Yesterday the Federal Deposit Insurance Corporation (FDIC) published its 2023 Risk Review that dedicated two pages to crypto-asset related risks. The report did not mention the failure of Signature Bank in the crypto-asset section, despite some attributing its failure to crypto exposures, while others reject that as a primary cause.
The FDIC also included a sentence stating, “banking organizations are neither prohibited nor discouraged from providing banking services to customers of any specific class or type, as permitted by law or regulation.” Identical wording was included in a Federal Reserve announcement last week, following allegations by the crypto community that there’s a policy to de-bank the sector.

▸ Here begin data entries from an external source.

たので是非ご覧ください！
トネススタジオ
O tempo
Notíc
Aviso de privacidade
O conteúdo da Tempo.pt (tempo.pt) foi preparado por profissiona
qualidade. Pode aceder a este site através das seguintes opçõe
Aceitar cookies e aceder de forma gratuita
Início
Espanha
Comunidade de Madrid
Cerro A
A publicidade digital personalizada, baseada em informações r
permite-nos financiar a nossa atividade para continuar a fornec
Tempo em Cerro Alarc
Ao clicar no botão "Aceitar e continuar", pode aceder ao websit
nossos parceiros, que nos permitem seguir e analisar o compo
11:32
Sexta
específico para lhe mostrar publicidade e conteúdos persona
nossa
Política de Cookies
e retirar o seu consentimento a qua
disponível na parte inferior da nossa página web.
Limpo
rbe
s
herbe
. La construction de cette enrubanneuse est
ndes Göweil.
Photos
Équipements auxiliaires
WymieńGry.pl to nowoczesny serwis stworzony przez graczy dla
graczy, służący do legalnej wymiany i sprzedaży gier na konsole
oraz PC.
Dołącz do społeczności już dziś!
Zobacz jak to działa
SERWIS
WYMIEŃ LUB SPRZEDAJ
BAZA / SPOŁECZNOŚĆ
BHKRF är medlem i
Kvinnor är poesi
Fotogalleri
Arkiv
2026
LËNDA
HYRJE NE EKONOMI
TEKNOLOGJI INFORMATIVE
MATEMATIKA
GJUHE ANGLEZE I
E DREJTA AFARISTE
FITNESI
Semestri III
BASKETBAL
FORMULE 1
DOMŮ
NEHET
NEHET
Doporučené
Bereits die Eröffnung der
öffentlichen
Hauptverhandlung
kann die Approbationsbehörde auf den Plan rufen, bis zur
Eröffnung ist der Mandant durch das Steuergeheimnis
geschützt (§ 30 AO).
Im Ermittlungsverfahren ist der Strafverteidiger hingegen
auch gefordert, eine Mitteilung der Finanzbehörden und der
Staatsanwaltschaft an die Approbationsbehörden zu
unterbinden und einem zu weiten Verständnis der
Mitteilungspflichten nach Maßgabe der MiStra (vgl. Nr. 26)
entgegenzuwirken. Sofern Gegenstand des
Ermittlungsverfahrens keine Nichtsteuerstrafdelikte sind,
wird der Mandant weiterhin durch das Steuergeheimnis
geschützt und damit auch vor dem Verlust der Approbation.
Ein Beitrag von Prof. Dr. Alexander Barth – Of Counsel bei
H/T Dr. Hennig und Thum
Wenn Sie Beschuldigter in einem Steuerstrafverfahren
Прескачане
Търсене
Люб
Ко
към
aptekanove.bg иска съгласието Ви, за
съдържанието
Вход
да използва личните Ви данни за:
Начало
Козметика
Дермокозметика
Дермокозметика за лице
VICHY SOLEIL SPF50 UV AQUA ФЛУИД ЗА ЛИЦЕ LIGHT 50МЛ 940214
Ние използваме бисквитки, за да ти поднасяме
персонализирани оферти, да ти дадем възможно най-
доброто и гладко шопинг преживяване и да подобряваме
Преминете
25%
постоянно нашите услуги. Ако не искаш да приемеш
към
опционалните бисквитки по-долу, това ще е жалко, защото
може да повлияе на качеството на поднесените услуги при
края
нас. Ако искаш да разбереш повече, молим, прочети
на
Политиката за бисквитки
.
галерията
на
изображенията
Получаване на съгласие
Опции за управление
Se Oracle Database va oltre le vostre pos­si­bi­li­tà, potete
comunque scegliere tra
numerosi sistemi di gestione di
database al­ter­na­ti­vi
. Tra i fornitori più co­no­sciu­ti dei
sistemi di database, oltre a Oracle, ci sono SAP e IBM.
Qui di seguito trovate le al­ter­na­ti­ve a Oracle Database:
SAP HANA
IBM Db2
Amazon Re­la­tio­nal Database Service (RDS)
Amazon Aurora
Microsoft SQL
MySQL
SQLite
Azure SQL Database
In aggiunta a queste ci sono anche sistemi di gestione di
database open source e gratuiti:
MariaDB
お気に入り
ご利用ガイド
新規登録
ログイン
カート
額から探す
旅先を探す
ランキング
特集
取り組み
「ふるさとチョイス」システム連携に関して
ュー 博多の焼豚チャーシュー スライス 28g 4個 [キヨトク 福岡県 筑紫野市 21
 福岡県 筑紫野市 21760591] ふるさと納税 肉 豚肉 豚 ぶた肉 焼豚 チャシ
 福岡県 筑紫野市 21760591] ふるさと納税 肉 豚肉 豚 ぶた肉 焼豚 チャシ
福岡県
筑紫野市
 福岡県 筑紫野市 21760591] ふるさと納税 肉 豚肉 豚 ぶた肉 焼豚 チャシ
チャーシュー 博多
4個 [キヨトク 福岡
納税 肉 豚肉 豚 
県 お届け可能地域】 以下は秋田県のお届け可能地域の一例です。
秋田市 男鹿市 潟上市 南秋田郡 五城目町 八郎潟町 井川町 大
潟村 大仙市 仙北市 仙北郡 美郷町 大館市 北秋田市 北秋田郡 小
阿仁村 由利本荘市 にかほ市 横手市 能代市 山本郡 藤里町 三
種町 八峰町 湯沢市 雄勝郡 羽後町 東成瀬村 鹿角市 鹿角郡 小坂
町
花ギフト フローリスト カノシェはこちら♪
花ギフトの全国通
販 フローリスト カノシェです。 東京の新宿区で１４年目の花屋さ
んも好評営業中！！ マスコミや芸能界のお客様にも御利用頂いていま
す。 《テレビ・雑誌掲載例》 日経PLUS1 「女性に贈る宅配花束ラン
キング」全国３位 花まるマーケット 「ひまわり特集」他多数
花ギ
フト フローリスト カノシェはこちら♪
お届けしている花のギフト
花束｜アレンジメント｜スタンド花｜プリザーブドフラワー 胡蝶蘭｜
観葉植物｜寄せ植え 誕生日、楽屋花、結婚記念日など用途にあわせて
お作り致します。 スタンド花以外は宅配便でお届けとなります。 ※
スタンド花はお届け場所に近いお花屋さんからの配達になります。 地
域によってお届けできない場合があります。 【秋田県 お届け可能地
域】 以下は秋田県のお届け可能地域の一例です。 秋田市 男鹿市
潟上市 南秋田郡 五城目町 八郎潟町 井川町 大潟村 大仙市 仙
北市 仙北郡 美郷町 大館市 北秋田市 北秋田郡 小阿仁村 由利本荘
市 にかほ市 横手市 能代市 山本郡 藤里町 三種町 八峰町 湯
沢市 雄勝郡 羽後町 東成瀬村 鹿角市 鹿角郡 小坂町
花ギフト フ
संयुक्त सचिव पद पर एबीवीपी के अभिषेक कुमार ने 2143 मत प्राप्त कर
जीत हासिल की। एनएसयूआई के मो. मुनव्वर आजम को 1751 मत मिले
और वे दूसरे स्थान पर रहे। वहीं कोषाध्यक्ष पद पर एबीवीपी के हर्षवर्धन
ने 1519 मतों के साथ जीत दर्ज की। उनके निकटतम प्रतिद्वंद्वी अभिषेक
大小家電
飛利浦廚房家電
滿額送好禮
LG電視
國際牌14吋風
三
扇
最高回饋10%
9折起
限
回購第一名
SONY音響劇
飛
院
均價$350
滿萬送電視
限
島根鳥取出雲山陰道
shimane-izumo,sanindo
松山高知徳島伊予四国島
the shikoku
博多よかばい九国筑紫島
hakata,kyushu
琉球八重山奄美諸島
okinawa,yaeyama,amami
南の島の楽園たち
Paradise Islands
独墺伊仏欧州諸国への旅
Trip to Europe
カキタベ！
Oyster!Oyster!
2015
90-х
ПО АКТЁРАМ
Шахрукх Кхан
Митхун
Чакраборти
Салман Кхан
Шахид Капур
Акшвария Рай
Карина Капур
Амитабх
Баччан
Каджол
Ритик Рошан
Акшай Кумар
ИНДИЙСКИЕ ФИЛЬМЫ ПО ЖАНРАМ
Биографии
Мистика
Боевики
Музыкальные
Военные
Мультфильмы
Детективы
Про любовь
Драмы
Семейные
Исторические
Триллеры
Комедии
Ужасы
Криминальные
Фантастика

While most of the two pages in the FDIC paper focused on bank involvement in crypto, it also mentions participation in broader DLT-based settlement systems or payment systems. The reference is mainly related to a request for banks to notify the regulator if they participate. Regulators are retarding or blocking the adoption of DLT-based payment systems such as Tassat’s Digital Interbank Network and the USDF Consortium.
Beyond banks, several times during the past year the FDIC has had to issue warnings to crypto companies regarding any claims about deposit insurance. FTX was one of the recipients last August.
Overall the report highlights the risks associated with crypto-assets including fraud, weak risk management, operational vulnerabilities and contagion risk. The FDIC says it will issue additional statements about banks engaging in the sector.